Science is not a majority vote. We don't determine reality via consensus. (If we did, Judaism would be among the first casualties. The earth's several billion Muslims, Christians, Hindus, and so on "are far from alone" in their view that Judaism is false.)  We're, generally, "resistant to children learning that there is a dissenting opinion" about evolution, or global warming for the same reason they are resistant to letting children learn that the earth is flat or that the moon is made from green cheese. Though such dissenting opinions do exist, they aren't science, and should not be advocated by an education ministry's chief scientist.

Skipping over some more of Menken's nonsense, we come to this classic example of distortion:
We know from experience that designs that aren’t entirely correct fail to function. Computer programs with millions of lines of code don’t work if just a few lines are wrong. Nobody has ever soldered transistors and resistors together randomly and produced a color TV set. Since biological systems are so much more complex than the systems we build, and since the DNA code is so much more complicated than the computer programs we write, we just can’t accept the idea that they happened by chance. We have never seen a complex system arise by accident, and don’t have any good, scientific reason to believe that it is possible. We don’t have the faith necessary to believe in something that is absolutely contrary to natural observations.
Reading this drivel, I'm reminded of the withering remark Richard Dawkins made about how anti-evolutionist really ought to put a little bit of energy into learning more about the theory they attack. Its obvious from this paragraph that Menken's understanding of evolution doesn't fill a tea cup. Where to start?
  1. Arguments from analogy are specious, and the analogy between life and computer code fails because computer code can't reproduce itself, or suffer mutations, or respond to its environment. 
  2. No one says evolution means life developed "by chance". In fact, Menken is, for a change, perfectly  correct: It didn't happen by chance  but by evolution, the non-random selection of mutations. Read this.
  3. Evolution IS observable. Changes in the gene pool over time, has been observed, and so has the origin of new species. [See this] In addition to this direct evidence, we also have indirect evidence. Evolution makes predictions about what we would expect to see in the fossil record, comparative anatomy, genetic sequences, geographical distribution of species, etc., and these predictions have been verified many times over. The number of observations supporting evolution is overwhelming. [Previous sentences from here]
Biologists universally believed that evolution explains perfectly how we got here, but among those in all the other hard sciences, you were much more likely to hear grave doubts — usually expressed quietly, because who is a professor of computer science to oppose the leading lights in evolutionary biology?

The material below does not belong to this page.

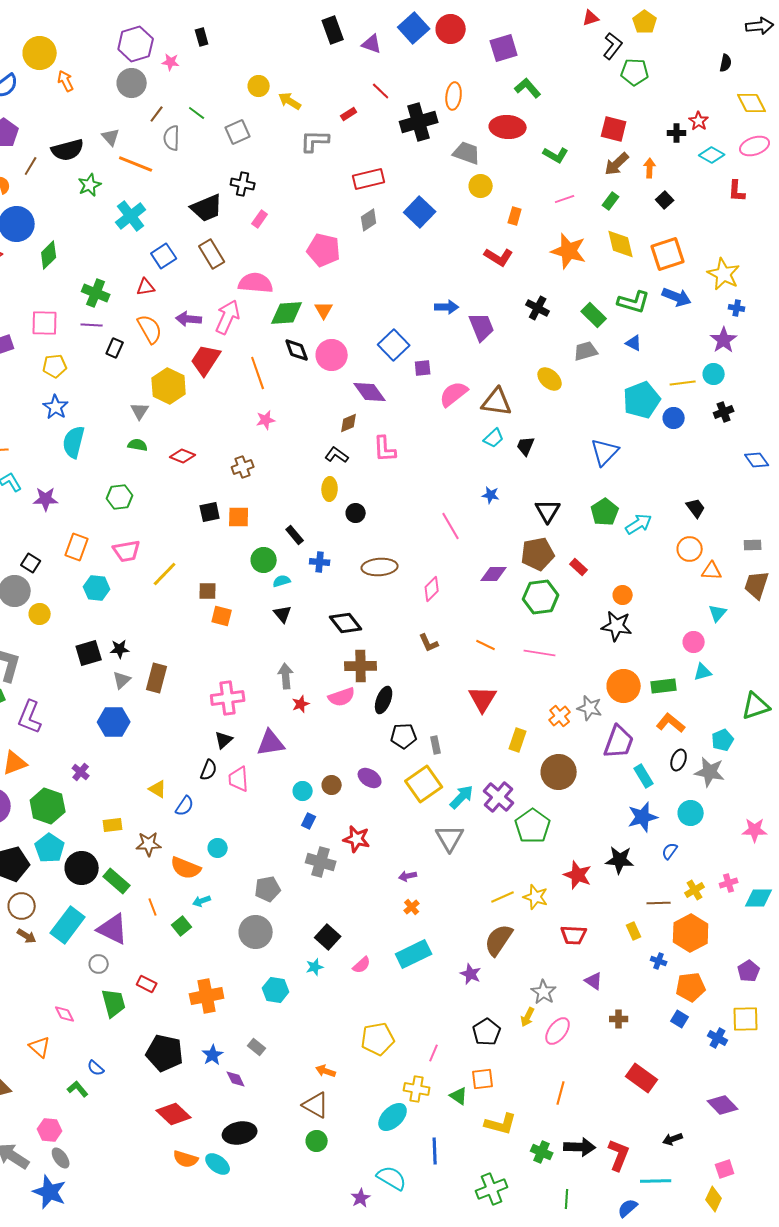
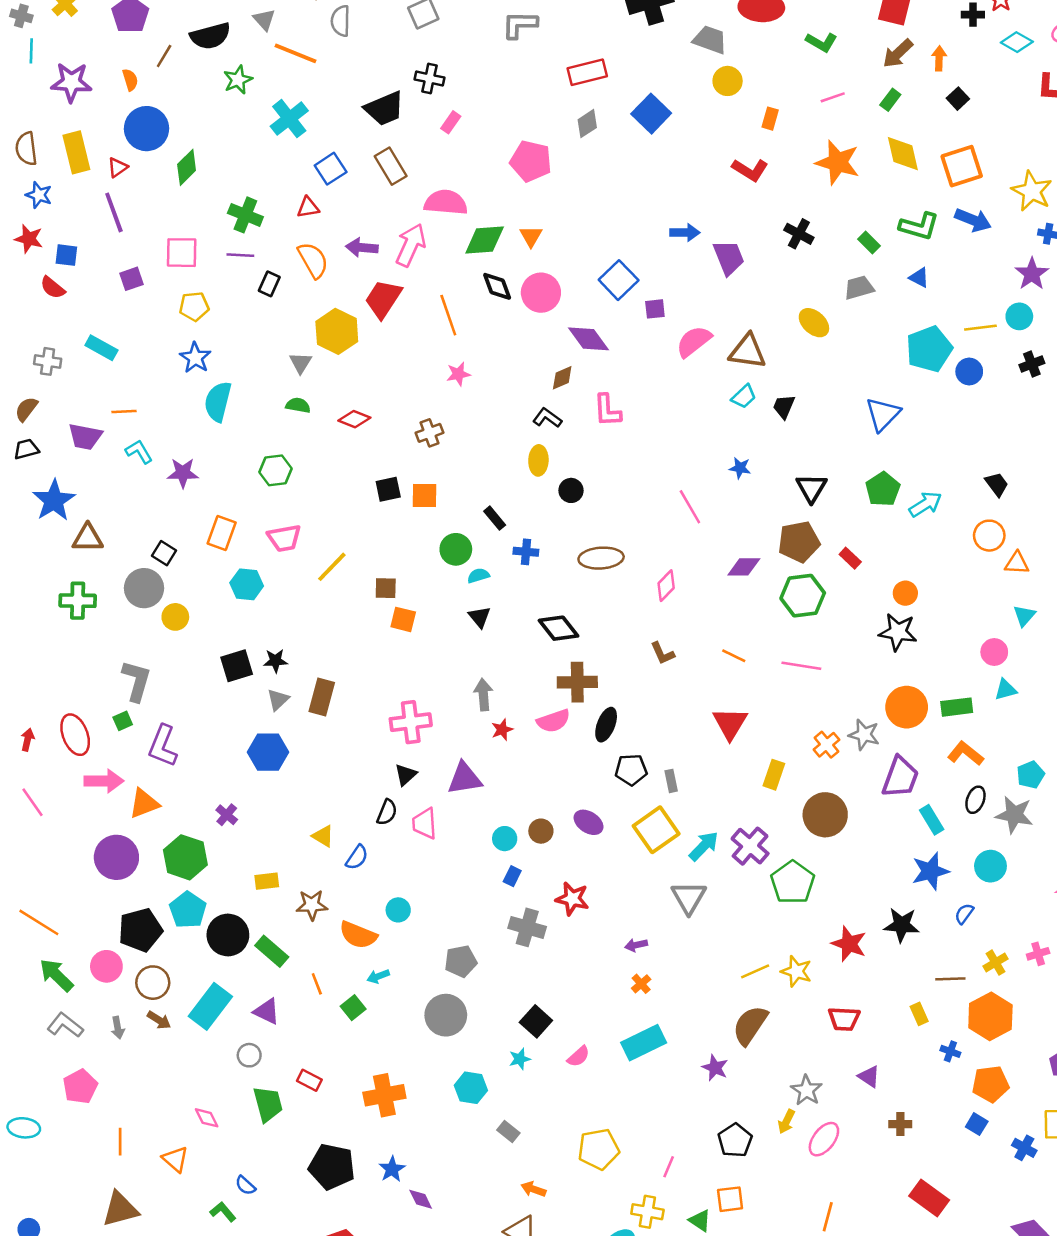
green rectangle: (594, 315) -> (869, 243), size x0.7
purple triangle: (113, 929) -> (267, 1011), size x0.7
gray rectangle: (257, 1047) -> (508, 1132), moved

Though the math-heads Menken worships may be right to say that evolution is mathematically unlikely, two hundred years of direct and indirect evidence tell us that evolution is exactly what happened, numbers be damned.

My friend Mis-nagid, who knows more about math and science then most anyone, says "The numbers do work out, as shown in tens of thousands of papers over more than a hundred years; it's only ID lies that they don't." Perhaps, yes, perhaps not. My point is that even if the numbers suggest that evolution is implausible, the observable evidence says it happened anyway.